The lexicographers who compile the Chambers dictionaries have decided that some words have fallen out of use to such an extent that they should no longer appear in their smaller volumes. Among the words to be relegated is ‘aerodrome’, as used the title of a novel by Rex Warner (1905-86) which is still in print. It was first published in 1941, and as a wartime economy Penguin in 1944:
Although the author called it a ‘love story’, it can be regarded as an allegory contrasting the ruthless efficiency of the Air Vice-Marshal and the new aerodrome and the nearby bucolic English village with its Rectory, all seen through the eyes of a young man who had grown up in the village but had joined the air force. Being very much of the pre-war period, the story can be interpreted at one level as a contrast between the emergent Nazi Germany and a pacific Britain, at another between order and chaos. However, by 1941 and after the Battle of Britain, the RAF had come to be regarded as the nation’s saviour in the form of Fighter Command, and the only means of taking the war to the enemy homeland through Bomber Command.

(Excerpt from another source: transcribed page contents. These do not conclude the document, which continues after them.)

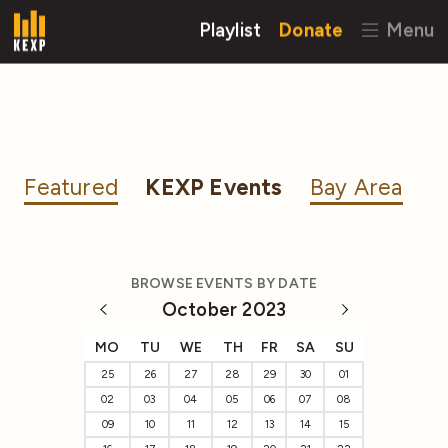
Playlist
Donate
Menu
Featured
KEXP Events
Bay Area
BROWSE EVENTS BY DATE
October 2023
MO
TU
WE
TH
FR
SA
SU
25
26
27
28
29
30
01
02
03
04
05
06
07
08
09
10
11
12
13
14
15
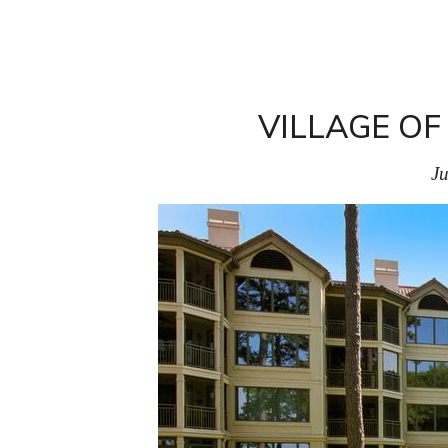
VILLAGE OF
Ju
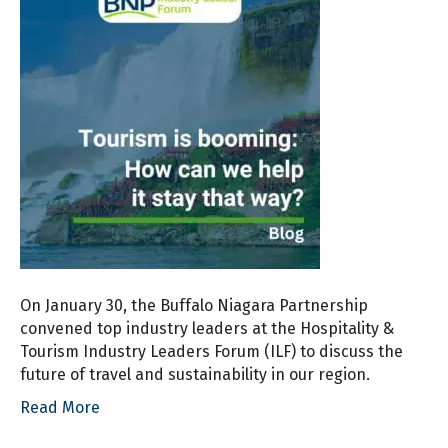
On January 30, the Buffalo Niagara Partnership
convened top industry leaders at the Hospitality &
Tourism Industry Leaders Forum (ILF) to discuss the
future of travel and sustainability in our region.
Read More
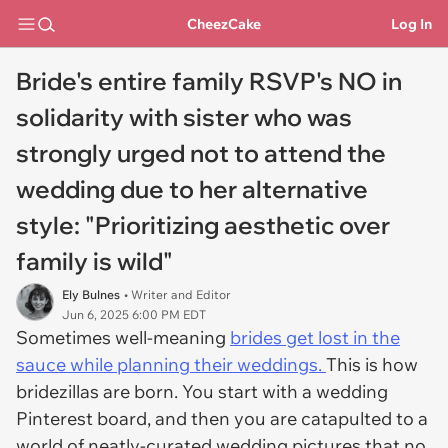
CheezCake
Log In
Bride's entire family RSVP's NO in
solidarity with sister who was
strongly urged not to attend the
wedding due to her alternative
style: "Prioritizing aesthetic over
family is wild"
Ely Bulnes
• Writer and Editor
Jun 6, 2025 6:00 PM EDT
Sometimes well-meaning
brides get lost in the
sauce while planning their weddings.
This is how
bridezillas are born. You start with a wedding
Pinterest board, and then you are catapulted to a
world of neatly-curated wedding pictures that no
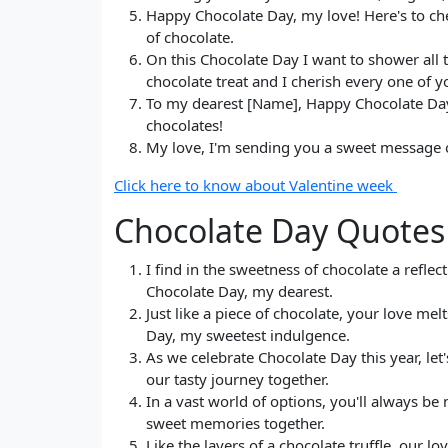
Happy Chocolate Day, my love! Here's to ch
of chocolate.
On this Chocolate Day I want to shower all 
chocolate treat and I cherish every one of y
To my dearest [Name], Happy Chocolate Day! 
chocolates!
My love, I'm sending you a sweet message o
Click here to know about Valentine week
Chocolate Day Quotes 
I find in the sweetness of chocolate a reflec
Chocolate Day, my dearest.
Just like a piece of chocolate, your love m
Day, my sweetest indulgence.
As we celebrate Chocolate Day this year, let'
our tasty journey together.
In a vast world of options, you'll always b
sweet memories together.
Like the layers of a chocolate truffle, our l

The aerodrome resembles one of the numerous RAF stations constructed across the country under the 1934 Expansion Scheme put in place as a response to the rapidly increasing capability of the Luftwaffe. These photographs are of the older parts of RAF Mildenhall which are now maintained in their 1930s appearance by the USAF 100th Civil Engineer Squadron. In some ways The Aerodrome is touched with surrealism, which had had some artistic attention in the UK in the 1930s, the International Surrealism Exhibition (below) in London in 1936, for example:
Warner had spent his childhood in Gloucestershire, SW England and went on to Oxford in its 1920s ‘Brideshead’ period. He later became a successful translator from the Greek and Latin classics, and an academic. He was one of those unusual individuals who marry, divorce and re-marry the same woman.